O problema pode se intensificar caso o contribuinte, no curso de uma ação judicial, decida depositar em juízo a quantia que entende devida. Neste caso, nada garante que o depósito judicial equivalerá a um crédito de CBS+IBS, pois o dinheiro não será recolhido aos cofres do Tesouro, mas do juízo. É preciso regular essa matéria, pois se trata de uma derivação do solve et repete implantado por meio do split payment, que seguramente envolverá decisões judiciais.
Cavalo de Troia
Enfim, constata-se que: (1) esta revolução na tributação do consumo tem nítida inspiração fiscalista, isto é, pró-Fisco; (2) o split payment foi nela introduzido como no velho mito do Cavalo de Troia, isto é, sem que os contribuintes percebessem o tamanho do problema que estavam incorporando para sua atividade empresarial, e com isso, (3) a litigância tributária vai mudar de rumo, reduzindo a litigância do Fisco contra os contribuintes e aumentando a litigância dos contribuintes contra o Fisco, com todos os custos daí envolvidos. Ao final, (4) o argumento dos economistas e dos fiscalistas que gestaram a reforma será que a culpa é dos advogados e do Poder Judiciário que destruíram o belo e perfeito sistema que por eles foi criado.

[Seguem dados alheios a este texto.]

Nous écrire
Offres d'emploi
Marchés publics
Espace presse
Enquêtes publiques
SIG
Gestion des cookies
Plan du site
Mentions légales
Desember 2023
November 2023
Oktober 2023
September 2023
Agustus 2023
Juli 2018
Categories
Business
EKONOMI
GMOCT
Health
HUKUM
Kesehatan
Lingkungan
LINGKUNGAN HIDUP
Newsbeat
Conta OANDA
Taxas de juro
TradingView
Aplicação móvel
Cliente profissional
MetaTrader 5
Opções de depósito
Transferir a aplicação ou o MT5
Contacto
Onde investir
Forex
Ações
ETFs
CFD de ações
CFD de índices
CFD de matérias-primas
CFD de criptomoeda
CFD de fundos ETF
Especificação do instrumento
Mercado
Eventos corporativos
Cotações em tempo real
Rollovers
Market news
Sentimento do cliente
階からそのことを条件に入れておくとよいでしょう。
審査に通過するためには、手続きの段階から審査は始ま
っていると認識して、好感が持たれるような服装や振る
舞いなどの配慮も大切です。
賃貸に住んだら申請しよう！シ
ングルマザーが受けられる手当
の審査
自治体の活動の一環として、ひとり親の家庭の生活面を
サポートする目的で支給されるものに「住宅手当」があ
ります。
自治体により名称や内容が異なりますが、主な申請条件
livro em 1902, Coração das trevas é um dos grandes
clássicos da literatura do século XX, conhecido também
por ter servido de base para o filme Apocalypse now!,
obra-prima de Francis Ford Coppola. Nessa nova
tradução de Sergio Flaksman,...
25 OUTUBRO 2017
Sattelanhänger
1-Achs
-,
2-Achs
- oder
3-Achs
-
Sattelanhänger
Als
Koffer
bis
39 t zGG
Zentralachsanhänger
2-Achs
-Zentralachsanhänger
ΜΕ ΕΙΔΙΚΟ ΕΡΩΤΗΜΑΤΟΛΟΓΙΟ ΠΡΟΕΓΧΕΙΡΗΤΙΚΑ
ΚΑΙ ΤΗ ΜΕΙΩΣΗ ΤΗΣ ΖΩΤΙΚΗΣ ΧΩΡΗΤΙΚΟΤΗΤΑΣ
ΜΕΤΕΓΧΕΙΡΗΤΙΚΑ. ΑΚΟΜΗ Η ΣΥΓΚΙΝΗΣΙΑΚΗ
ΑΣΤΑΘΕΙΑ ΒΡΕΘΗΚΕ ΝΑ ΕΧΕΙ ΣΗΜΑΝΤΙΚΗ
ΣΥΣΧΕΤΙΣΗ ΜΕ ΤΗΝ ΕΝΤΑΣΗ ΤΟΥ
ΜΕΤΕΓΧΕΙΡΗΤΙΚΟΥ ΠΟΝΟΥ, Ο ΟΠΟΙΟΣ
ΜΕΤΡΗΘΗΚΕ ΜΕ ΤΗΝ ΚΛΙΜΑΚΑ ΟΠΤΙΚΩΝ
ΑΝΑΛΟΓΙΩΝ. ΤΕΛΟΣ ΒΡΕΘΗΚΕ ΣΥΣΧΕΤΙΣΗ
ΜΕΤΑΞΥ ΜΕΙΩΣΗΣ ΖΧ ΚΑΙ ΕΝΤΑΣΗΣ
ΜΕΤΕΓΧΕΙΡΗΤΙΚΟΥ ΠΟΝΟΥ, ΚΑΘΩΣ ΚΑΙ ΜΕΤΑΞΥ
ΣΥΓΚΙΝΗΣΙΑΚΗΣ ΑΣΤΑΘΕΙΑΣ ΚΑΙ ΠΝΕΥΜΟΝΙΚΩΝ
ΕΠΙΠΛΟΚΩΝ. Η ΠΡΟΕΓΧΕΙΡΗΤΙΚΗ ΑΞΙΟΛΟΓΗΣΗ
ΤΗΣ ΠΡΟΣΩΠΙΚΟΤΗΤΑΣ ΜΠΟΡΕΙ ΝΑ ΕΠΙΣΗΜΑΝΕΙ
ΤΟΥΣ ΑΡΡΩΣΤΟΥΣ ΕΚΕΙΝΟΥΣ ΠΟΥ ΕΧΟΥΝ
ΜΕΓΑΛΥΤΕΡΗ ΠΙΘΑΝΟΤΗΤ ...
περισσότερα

Espero estar errado, pois, caso esteja certo, os problemas judiciais e os custos empresariais se avolumarão de forma exponencial.
Fernando Facury Scaff
é professor titular de Direito Financeiro da Universidade de São Paulo (USP), advogado e sócio do escritório Silveira, Athias, Soriano de Mello, Bentes, Lobato & Scaff – Advogados.